__WHAT IS NEEDED__: Write each record again exactly as it stands.

__SUPPLIED RECORDS__:
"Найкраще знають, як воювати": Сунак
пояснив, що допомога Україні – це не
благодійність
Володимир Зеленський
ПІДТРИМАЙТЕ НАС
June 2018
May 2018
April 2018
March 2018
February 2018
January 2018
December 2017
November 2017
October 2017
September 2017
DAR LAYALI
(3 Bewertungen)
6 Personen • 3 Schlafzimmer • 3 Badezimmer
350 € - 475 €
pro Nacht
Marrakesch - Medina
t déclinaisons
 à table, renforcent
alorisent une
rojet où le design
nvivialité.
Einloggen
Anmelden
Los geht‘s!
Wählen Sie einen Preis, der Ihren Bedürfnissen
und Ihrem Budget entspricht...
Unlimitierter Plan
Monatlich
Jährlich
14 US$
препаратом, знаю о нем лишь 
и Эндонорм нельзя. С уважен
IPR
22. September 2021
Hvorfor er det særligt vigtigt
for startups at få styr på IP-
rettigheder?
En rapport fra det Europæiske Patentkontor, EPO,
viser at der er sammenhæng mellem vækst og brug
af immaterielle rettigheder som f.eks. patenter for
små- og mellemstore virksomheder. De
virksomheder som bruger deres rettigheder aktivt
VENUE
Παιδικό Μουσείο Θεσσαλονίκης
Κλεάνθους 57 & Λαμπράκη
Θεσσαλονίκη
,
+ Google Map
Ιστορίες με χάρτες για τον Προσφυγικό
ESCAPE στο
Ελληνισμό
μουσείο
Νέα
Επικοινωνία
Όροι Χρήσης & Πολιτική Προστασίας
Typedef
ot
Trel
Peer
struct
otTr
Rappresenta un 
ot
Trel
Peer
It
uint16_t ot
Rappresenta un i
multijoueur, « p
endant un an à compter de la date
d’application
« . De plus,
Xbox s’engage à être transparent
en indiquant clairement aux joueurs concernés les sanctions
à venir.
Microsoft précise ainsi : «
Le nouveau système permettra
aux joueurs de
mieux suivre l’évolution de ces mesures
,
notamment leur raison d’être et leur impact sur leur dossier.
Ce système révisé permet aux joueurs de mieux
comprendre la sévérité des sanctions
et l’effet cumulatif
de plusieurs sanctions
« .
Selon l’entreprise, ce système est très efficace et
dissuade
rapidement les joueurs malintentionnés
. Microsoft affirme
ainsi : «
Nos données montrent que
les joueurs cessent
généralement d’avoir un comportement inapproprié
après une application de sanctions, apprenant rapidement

__OUTPUT OF THE TASK__:
"Найкраще знають, як воювати": Сунак
пояснив, що допомога Україні – це не
благодійність
Володимир Зеленський
ПІДТРИМАЙТЕ НАС
June 2018
May 2018
April 2018
March 2018
February 2018
January 2018
December 2017
November 2017
October 2017
September 2017
DAR LAYALI
(3 Bewertungen)
6 Personen • 3 Schlafzimmer • 3 Badezimmer
350 € - 475 €
pro Nacht
Marrakesch - Medina
t déclinaisons
 à table, renforcent
alorisent une
rojet où le design
nvivialité.
Einloggen
Anmelden
Los geht‘s!
Wählen Sie einen Preis, der Ihren Bedürfnissen
und Ihrem Budget entspricht...
Unlimitierter Plan
Monatlich
Jährlich
14 US$
препаратом, знаю о нем лишь 
и Эндонорм нельзя. С уважен
IPR
22. September 2021
Hvorfor er det særligt vigtigt
for startups at få styr på IP-
rettigheder?
En rapport fra det Europæiske Patentkontor, EPO,
viser at der er sammenhæng mellem vækst og brug
af immaterielle rettigheder som f.eks. patenter for
små- og mellemstore virksomheder. De
virksomheder som bruger deres rettigheder aktivt
VENUE
Παιδικό Μουσείο Θεσσαλονίκης
Κλεάνθους 57 & Λαμπράκη
Θεσσαλονίκη
,
+ Google Map
Ιστορίες με χάρτες για τον Προσφυγικό
ESCAPE στο
Ελληνισμό
μουσείο
Νέα
Επικοινωνία
Όροι Χρήσης & Πολιτική Προστασίας
Typedef
ot
Trel
Peer
struct
otTr
Rappresenta un 
ot
Trel
Peer
It
uint16_t ot
Rappresenta un i
multijoueur, « p
endant un an à compter de la date
d’application
« . De plus,
Xbox s’engage à être transparent
en indiquant clairement aux joueurs concernés les sanctions
à venir.
Microsoft précise ainsi : «
Le nouveau système permettra
aux joueurs de
mieux suivre l’évolution de ces mesures
,
notamment leur raison d’être et leur impact sur leur dossier.
Ce système révisé permet aux joueurs de mieux
comprendre la sévérité des sanctions
et l’effet cumulatif
de plusieurs sanctions
« .
Selon l’entreprise, ce système est très efficace et
dissuade
rapidement les joueurs malintentionnés
. Microsoft affirme
ainsi : «
Nos données montrent que
les joueurs cessent
généralement d’avoir un comportement inapproprié
après une application de sanctions, apprenant rapidement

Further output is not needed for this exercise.